Sanità integrativa? Per molti, ma non per tutti

Si stima che ad oggi abbiano accesso alle prestazioni della sanità integrativa circa 11 milioni di Italiani, con una ripartizione assolutamente eterogenea nelle diverse aree del Paese. Tra le determinanti di questa disparità, vi sono certamente fattori legati alla contrattazione collettiva del lavoro, che prevede i fondi sanitari integrativi, meno sviluppata nel Centro, nel Sud e nelle Isole.

Con eccezione di alcune categorie che hanno strumenti previsti dai rispettivi ordini professionali (Le Casse professionali ad esempio), i lavoratori autonomi ed i liberi professionisti non hanno forme di integrazione dell’assistenza sanitaria; parimenti, ne sono privi i dipendenti di piccole e piccolissime imprese, i disoccupati e le casalinghe, oltre ai lavoratori irregolari e quelli a vario titolo contrattualizzati con forme precarie ed atipiche di lavoro, tutte condizioni significativamente più rappresentate nel Mezzogiorno.
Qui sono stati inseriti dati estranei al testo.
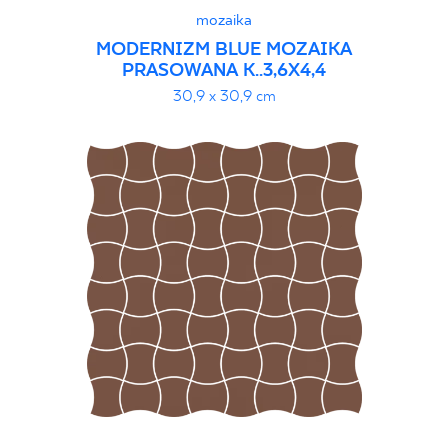
mozaika
MODERNIZM BLUE MOZAIKA
PRASOWANA K..3,6X4,4
30,9 x 30,9 cm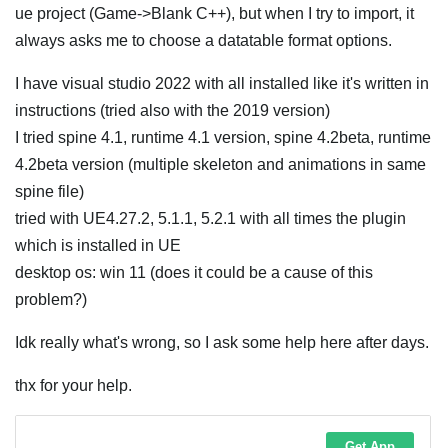
ue project (Game->Blank C++), but when I try to import, it
always asks me to choose a datatable format options.
I have visual studio 2022 with all installed like it's written in
instructions (tried also with the 2019 version)
I tried spine 4.1, runtime 4.1 version, spine 4.2beta, runtime
4.2beta version (multiple skeleton and animations in same
spine file)
tried with UE4.27.2, 5.1.1, 5.2.1 with all times the plugin
which is installed in UE
desktop os: win 11 (does it could be a cause of this
problem?)
Idk really what's wrong, so I ask some help here after days.
thx for your help.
Milioni di famiglie restano prive di copertura per le spese sanitarie “out of pocket” e per le prestazioni integrative del SSN (quelle cioè che il sistema sanitario nazionale non offre, perché extra LEA, come le cure odontoiatriche, le lenti e occhiali, alcuni ausili, le cure non convenzionali): l’Istat stima che questa spesa sia in costante crescita e che dal 2016 abbia superato il preoccupante traguardo del 25% sul totale della spesa sanitaria nazionale, con un esborso medio pro-capite mensile di ben 123 euro, un valore che incide maggiormente sulle famiglie numerose e su quelle che hanno bambini, anziani o disabili, o un componente affetto da una malattia cronica.


Stante il crescente bisogno di garantirsi una copertura alla spesa sanitaria che rimane a carico della famiglia e di poter accedere ai servizi sanitari privati in caso di bisogno senza incorrere in spese proibitive, rimane la possibilità di aderire ad un Fondo o una Mutua, oppure ad una polizza assicurativa per la salute.